For decades North Korea has felt free to challenge the U. S., betting that Washington will not react militarily.
In 1994 North Korea shot down an American helicopter when it mistakenly crossed the DMZ during a training mission. One of the two pilots was killed in the attack.
Incidents before that brought the U. S. even closer to war. In the 1960s North Korea captured the USS Pueblo and sent assassins to Seoul on a mission to kill the South Korean leader.
In 1976 North Korean guards attacked a group of South Koreans and U. S. soldiers preparing to prune a tree in the DMZ in order to improve visibility from a watch tower. Two U. S. officers were killed.
The United States returned with a 60-man security platoon and a 16-man tree-cutting detail to remove the tree. B-52s and a South Korean reconnaissance company was positioned to react if North Koreans tried to interfere.
The Americans cut down the tree without incident, but it was tense. The U. S. was prepared to go to war if North Koreans attempted to resist, Jager said.
Today, the stakes are even higher since North Korea has stockpiled nuclear weapons and will soon have the capability to place warheads on missiles that can reach the United States, the Pentagon has concluded.
“Whether it’s three months or six months or 18 months, it is soon, and we ought to conduct ourselves as though it is just a matter of time, and a matter of very short time, before North Korea has that capability,” Marine Gen. Joe Dunford, chairman of the Joint Chiefs of Staff, said Tuesday.
The relationship between North Korean leader Kim Jong Un and President Trump is also more personal than previous leaders of both countries.
Trump said Tuesday if the U. S. takes a military option in dealing with the threat from North Korea, “it will be devastating.”
“We are totally prepared” for a military option, but it’s not the preferred one, Trump said. “If we have to take it, we will.”

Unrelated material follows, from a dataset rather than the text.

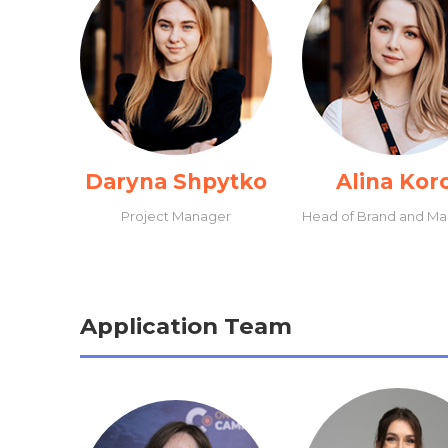
Daryna Shpytko
Alina Kor
Project Manager
Head of Brand and Ma
Application Team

Trump also went on to blame previous U. S. presidents for not dealing with the North Korean threat. “I will fix this mess, » he said.
Trump has dismissed Kim as “rocket man” and said the North will be met with “fire and fury” if it continues to threaten America. Kim has called Trump a « dotard » and likened him to a scared dog.
Trump’s national security adviser, Lt. Gen. H. R. McMaster, said the president’s comments about Kim have been similar in substance to other American presidents, though he acknowledged the earlier statements “probably don’t include the word, ‘rocket man.’”
McMaster said Trump’s remarks are to make clear how the U. S. would respond to a threat from the North. « I don’t think there is any lack of clarity now,” McMaster said during a conference sponsored by the Institute for the Study of War.
Dunford told Congress Tuesday that North Korea has not altered its military posture despite the heightened rhetoric between Pyongyang and Washington.
“While the political space is clearly very charged right now, we haven’t seen a change in the posture of North Korean forces,” he told the Senate Armed Services Committee.